In Ina Fried's article Microsoft's 'big bang' could be its last, I couldn't disagree more with Gartner fellow Tom Bittman's comment that Windows XP (or any other Microsoft product) is "stuck in the weeds..."
Windows XP SP2 is NOT the same product today that Windows XP was in 2000. It is dramatically improved -- more stable, more security conscious, more reliable -- though not generally more feature-rich.
The problem for Microsoft is not that Vista will come out five years after XP was first released. The problem is that Microsoft does not make any money off of interim releases (Service Packs), so it must make up those upgrade costs on pricey retail sales and on OEM sales of new systems. The enterprise balked at Software Assurance and customers constantly complain about the high cost of upgrades.
But what about the competition?
Like Windows XP, the last four releases of Mac OSX (that's 10.1, 10.2, 10.3, and now 10.4) were virtually identical (feature-wise) to the original and yet EACH required a new license -- and, in many cases, applications software upgrades. In contrast, over that same period, Windows XP Service Pack 1 and SP2 were released (along with a long list of security and performance updates) and all were free.
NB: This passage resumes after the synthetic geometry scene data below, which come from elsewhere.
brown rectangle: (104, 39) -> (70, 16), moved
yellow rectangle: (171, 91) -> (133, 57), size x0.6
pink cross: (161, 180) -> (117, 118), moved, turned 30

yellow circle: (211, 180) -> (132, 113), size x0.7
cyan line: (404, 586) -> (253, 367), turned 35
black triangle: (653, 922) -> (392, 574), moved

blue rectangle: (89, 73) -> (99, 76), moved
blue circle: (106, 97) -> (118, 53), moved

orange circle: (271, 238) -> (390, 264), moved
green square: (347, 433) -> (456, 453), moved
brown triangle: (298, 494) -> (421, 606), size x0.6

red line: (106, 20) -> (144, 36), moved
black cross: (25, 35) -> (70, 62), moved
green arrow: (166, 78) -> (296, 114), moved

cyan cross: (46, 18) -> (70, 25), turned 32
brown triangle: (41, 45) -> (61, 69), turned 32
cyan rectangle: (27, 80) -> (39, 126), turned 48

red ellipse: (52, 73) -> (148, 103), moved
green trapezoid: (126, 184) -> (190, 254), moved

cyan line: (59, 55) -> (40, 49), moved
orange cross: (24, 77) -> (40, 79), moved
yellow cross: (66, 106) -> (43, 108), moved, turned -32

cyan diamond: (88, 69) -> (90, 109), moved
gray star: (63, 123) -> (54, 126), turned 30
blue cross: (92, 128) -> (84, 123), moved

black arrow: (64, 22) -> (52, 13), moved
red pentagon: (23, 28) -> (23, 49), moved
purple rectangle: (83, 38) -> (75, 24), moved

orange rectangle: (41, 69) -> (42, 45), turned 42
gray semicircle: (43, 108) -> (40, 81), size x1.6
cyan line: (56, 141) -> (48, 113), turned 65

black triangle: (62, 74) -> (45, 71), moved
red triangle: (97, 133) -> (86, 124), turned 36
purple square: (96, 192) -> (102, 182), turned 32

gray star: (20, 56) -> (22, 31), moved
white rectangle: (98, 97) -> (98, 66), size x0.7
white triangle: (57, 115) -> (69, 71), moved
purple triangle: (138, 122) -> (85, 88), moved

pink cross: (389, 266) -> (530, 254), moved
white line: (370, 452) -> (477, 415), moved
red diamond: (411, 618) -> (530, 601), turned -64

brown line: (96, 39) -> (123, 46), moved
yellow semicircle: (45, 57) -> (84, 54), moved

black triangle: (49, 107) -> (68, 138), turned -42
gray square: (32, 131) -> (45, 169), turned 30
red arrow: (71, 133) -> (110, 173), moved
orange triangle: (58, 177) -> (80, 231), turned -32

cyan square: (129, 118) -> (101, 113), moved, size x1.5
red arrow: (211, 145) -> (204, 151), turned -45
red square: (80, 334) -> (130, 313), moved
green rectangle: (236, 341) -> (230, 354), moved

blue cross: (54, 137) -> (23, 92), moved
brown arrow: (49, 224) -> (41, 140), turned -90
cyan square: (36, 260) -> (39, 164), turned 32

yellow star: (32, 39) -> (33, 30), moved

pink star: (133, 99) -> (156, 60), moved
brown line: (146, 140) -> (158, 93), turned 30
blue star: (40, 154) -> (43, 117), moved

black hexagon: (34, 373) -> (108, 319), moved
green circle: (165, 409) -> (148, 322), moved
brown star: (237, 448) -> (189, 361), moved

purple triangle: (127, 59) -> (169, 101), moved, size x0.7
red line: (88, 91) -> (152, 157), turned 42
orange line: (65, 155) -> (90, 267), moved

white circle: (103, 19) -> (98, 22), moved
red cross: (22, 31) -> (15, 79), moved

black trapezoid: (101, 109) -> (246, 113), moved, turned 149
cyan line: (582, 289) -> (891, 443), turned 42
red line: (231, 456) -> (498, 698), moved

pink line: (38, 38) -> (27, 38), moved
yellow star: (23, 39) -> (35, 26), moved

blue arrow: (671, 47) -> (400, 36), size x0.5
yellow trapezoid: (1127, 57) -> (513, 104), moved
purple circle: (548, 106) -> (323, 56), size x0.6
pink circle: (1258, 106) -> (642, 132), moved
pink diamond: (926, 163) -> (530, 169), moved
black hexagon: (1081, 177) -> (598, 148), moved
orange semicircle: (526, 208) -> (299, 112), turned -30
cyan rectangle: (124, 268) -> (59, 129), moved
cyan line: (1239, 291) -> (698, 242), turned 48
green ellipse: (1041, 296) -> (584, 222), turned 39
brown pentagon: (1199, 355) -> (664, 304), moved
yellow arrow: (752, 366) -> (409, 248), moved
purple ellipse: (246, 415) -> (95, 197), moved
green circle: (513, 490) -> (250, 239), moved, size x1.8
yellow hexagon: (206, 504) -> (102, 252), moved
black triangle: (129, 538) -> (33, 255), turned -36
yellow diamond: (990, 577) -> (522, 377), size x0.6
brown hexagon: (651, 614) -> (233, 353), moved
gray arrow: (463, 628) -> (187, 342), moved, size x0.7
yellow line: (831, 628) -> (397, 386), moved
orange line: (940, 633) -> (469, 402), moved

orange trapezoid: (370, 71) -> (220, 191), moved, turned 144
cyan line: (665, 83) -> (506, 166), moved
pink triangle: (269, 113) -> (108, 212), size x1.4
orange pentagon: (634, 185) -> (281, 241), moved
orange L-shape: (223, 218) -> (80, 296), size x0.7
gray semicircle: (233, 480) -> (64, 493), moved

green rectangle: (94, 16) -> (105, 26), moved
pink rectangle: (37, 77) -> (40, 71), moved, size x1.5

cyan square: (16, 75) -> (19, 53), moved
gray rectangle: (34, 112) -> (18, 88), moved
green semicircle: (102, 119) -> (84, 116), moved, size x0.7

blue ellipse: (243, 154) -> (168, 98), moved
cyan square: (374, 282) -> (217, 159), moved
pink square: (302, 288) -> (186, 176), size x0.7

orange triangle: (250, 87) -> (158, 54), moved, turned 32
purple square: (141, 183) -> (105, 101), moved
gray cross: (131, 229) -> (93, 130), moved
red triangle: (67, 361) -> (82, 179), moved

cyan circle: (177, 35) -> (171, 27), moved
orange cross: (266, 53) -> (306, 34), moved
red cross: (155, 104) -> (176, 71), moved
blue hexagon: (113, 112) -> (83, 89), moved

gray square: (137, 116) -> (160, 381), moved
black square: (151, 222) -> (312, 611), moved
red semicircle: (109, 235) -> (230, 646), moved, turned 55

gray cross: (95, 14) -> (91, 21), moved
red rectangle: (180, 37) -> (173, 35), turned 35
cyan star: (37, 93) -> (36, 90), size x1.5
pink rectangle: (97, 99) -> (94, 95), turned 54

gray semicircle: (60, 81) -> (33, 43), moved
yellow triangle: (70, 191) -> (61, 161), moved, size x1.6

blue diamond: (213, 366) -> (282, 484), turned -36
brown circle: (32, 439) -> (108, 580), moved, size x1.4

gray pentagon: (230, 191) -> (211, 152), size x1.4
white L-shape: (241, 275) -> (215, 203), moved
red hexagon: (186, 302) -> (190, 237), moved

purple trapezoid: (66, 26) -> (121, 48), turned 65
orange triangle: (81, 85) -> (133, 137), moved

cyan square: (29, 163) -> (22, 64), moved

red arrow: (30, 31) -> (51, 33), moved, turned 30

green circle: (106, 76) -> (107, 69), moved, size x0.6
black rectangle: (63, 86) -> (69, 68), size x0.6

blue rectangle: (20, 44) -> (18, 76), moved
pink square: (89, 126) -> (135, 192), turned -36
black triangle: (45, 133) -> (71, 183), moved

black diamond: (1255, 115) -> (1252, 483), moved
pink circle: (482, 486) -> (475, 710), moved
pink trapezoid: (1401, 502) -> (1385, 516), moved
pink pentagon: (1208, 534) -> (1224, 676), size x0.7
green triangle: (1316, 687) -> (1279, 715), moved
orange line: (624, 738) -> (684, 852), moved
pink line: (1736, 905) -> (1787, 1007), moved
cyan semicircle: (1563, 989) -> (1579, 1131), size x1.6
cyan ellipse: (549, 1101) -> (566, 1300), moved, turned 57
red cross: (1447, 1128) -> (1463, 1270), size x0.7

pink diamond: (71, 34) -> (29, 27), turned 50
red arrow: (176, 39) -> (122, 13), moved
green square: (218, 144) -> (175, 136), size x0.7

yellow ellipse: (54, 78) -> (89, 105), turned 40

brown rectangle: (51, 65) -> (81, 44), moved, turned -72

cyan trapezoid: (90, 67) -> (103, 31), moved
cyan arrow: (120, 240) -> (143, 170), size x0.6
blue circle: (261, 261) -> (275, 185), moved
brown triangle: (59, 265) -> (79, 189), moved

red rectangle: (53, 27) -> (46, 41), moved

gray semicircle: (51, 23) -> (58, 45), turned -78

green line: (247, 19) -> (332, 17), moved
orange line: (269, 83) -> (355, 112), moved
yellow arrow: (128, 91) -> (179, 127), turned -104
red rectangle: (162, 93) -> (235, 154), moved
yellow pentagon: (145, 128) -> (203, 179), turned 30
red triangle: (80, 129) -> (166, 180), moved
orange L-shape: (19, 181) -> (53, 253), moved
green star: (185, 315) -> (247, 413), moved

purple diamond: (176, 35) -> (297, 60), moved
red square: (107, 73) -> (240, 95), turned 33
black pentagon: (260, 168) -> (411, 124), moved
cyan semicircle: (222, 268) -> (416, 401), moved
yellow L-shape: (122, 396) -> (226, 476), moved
No one complained about the cost of the Mac OS X upgrades -- but Microsoft didn't lose any market share to Apple during that period either.
Yes, Microsoft would benefit financially from fewer "service packs" and more frequent "featureless upgrades" and the associated license fees but, in the end, the consumer and the enterprise would spend more money and the enterprise would be even more reticent to upgrade between releases.
So what about the Linux factor?
Well, I am not so sure that Linux is any more feature-rich today than it was when Windows XP shipped either, but I do know that the retail prices of fully supported Linux servers and clients are about the same as those from Microsoft So where are those disgruntled Microsoft customers going to go to get all those new features?
It would certainly be to Microsoft's advantage to be able to deliver more features at a faster pace in order to generate customer interest in upgrading (and thus spending more money), but perhaps right now Microsoft needs to be paying more attention to those markets where they fall short -- not on the desktop but in the server room.
If Microsoft wants to stay on top, they need to be able to compete for the lucrative server business. They don't need to add features. They need to improve performance so they can truly compete with UNIX on the high-end of the TCO scale and with Linux on the low-end of the TCO scale.
Ease of use goes a long way when dealing with the consumer -- but price-performance is a far more valuable commodity to the enterprise than low upfront costs or pretty new bells and whistles.